Image
Man standing by large roll of new brown paper produced from recycled paper and cardboard.

Recycling materials into new products benefits both our environment and our economy. Approximately 37,000 jobs in Minnesota are directly or indirectly supported by the recycling industry. These jobs pay almost $2 billion in wages and add nearly $8.5 billion to Minnesota's economy. Recycling also slows the filling of landfills.

Recycling generates profit. Annually, Minnesota recycling programs collect approximately 2.5 million tons of material worth $690 million.

Not recycling costs money. Another 1.2 million tons of recyclable material is thrown away, but could easily have been recycled for an additional estimated value of $285 million. Instead, it cost Minnesota more than $200 million to put it in landfills.

Recycling saves energy. It takes 90% less energy to make a can from recycled aluminum compared to virgin material. Recycled glass? About 50% less energy. Recycled paper? About 75% less energy (and 74% less air pollution and 35% less water pollution). Lower energy use mean reduced air pollution and greenhouse gas emissions.

Recycling beverage containers

At the request of the Minnesota Legislature, the MPCA prepared a report in 2014 on how to increase recycling of beverage containers. The report outlines a statewide recycling refund program and its potential financial impacts.

Curbside recycling survey

The MPCA surveyed city and county recycling coordinators in 2012 to better understand how residential curbside recycling programs are structured statewide.

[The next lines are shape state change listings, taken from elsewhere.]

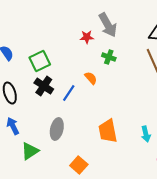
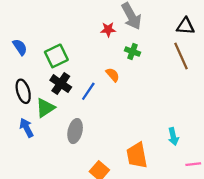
orange trapezoid: (108, 131) -> (137, 155), moved
green triangle: (30, 151) -> (45, 108), moved

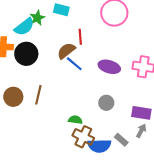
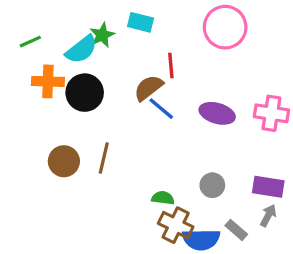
gray circle: (106, 103) -> (212, 185), moved

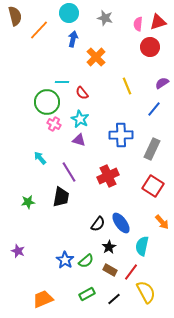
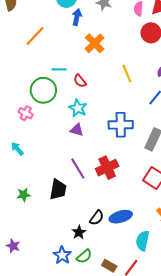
orange line: (39, 30) -> (35, 36), moved
blue arrow: (73, 39) -> (77, 17), moved
pink cross: (54, 124) -> (26, 113), moved
cyan arrow: (40, 158) -> (17, 149), moved
purple line: (69, 172) -> (78, 169), moved
blue ellipse: (121, 223) -> (121, 217), turned -70
black star: (109, 247) -> (79, 232), moved

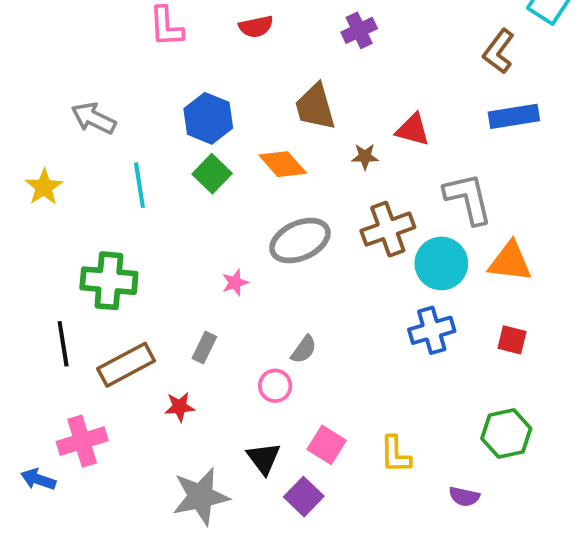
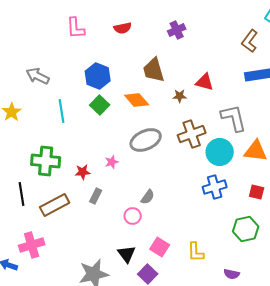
red star: (180, 407) -> (83, 172), moved
green hexagon: (506, 433) -> (246, 229), moved

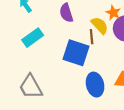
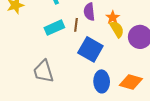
orange star: (113, 13) -> (113, 17), moved
brown line: (92, 37) -> (76, 25), moved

The survey sought details on what is collected and how it is collected, with an emphasis on types of plastics.

Findings:

  • A majority of cities surveyed offer city service contracts – in which cities organize recycling collection – rather than subscription services, where residents arrange collection with private haulers
  • The most prominent collection method is single-stream recycling, in which residents place all recyclables in one container rather than sorting them into two or more categories.
  • More than 93% of communities use the resin identification code to indicate which plastics to recycle.